Here is a video of it in action.

Addz Cranking Up Some Singletrack Climbs - YouTube


----------



## Vampir (Mar 15, 2012)

Dude, you deserve a beer for that one. That is one excellent idea. :thumbsup:


----------



## jamerson9 (May 1, 2012)

Great idea and implementation. Great way to take your kids out on the more challenging trails.

Darn good way to get some extra work out for you too.

Any close up shots of the setup?


----------



## Cinq (Jan 2, 2003)

That's really great! My boys are able to get up the hills by themselves now but I really could have used this a few years ago.

Kind regards,

Clemens


----------



## Trail_Blazer (May 30, 2012)

I never thought of doing that for my daughter and son, but it's brilliant. 

FYI:
They make a $20 bracket like yours that hangs off the back of your eat post 
with a d ring to clip a bungee rope and voila.

This is the one I like that hangs off the rear axle: 
Amazon.com: Sunlite Bicycle Dog Leash: Sports & Outdoors


----------



## BullSCit (Mar 26, 2004)

jamerson9 said:


> Great idea and implementation. Great way to take your kids out on the more challenging trails.
> 
> Darn good way to get some extra work out for you too.
> 
> Any close up shots of the setup?


Here is a video that has some good info on how to build it:

How to Build an Adventure Racing Bike Tow on Vimeo

Like I said before, if you are going to try it, please be careful, and take your time working up to harder trails. It is awesome when your kid finally gets the knack of it, but could be crash prone until they do. I have my daughter in knee and elbow pads anytime we do this, and luckily she has only crashed once.

I should also say that I made my surgical tubing longer than his. It gives my daughter more time to put her foot down and get her balance back before she starts getting pulled fairly hard by the surgical tubing. So when she is riding down the downhills, I take the loop that would normally connect to her handlebars, and put it around my seatpost. I figure the longer the tubing stretches, the faster I can ride, because short tubing and fast riding won't give her anytime to react. Also make sure you teach them to yell slow down and stop. Slow down when she starts to get hung up, and stop when she is really hung up. It would be awesome to design some sort of feedback system with this, with some sort of audible alarm when she has become more than 15 feet away, etc.
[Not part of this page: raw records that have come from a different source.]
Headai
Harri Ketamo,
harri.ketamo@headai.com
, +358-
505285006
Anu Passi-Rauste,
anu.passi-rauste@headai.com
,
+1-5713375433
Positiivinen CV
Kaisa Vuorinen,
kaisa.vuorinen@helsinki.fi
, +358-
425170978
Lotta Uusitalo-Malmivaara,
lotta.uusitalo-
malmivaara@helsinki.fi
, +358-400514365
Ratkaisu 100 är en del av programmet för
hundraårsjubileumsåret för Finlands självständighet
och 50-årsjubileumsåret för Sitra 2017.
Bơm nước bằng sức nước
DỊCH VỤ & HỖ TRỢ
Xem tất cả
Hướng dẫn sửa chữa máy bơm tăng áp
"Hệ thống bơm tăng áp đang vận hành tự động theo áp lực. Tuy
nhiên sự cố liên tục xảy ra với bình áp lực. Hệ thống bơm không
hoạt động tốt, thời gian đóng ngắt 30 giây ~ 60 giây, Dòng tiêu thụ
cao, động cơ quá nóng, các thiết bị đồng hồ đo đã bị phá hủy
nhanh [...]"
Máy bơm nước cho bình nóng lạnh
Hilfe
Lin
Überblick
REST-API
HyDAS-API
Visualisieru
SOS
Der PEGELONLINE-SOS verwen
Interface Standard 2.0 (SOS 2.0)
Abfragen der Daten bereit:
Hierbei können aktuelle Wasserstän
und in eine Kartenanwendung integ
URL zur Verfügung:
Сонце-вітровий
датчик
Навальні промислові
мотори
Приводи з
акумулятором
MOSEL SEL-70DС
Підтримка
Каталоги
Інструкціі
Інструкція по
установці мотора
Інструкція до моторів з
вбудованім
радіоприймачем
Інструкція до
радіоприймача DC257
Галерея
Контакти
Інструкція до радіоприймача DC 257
I just gave someone a $1,000 idea, now go out and make us hundreds.


----------



## BullSCit (Mar 26, 2004)

schristie11 said:


> I never thought of doing that for my daughter and son, but it's brilliant.
> 
> FYI:
> They make a $20 bracket like yours that hangs off the back of your eat post
> ...


That system could be interesting. You would definitely want to change out the surgical tubing for the bungee cord, as bungees don't have enough stretch, and for my daughter, it gives her enough time to put her foot down and regain her balance, before it starts giving her a harder pull back to my bike. And I think it is better to pull from a higher point than a lower point. Just thinking about the physics of everything, it seems the higher you pull vertically, the more yaw stability (rotation about the fork) you have. Not sure, but it makes sense in my head. But the only part on my system that is having any problems is the aluminum angle bracket. It is fairly thin, and I put it in a vice and pounded a portion flat, so what part would pipe clamp to the seatpost, and the other half would pipe clamp to the flexi PVC, so there was a nice channel for both to interface.


----------



## jyeager (Nov 30, 2006)

That's a great idea. Do you ever jump out of the saddle and suddenly sprint full on? Slingshot her right on by you!!!!


----------



## BullSCit (Mar 26, 2004)

jyeager said:


> That's a great idea. Do you ever jump out of the saddle and suddenly sprint full on? Slingshot her right on by you!!!!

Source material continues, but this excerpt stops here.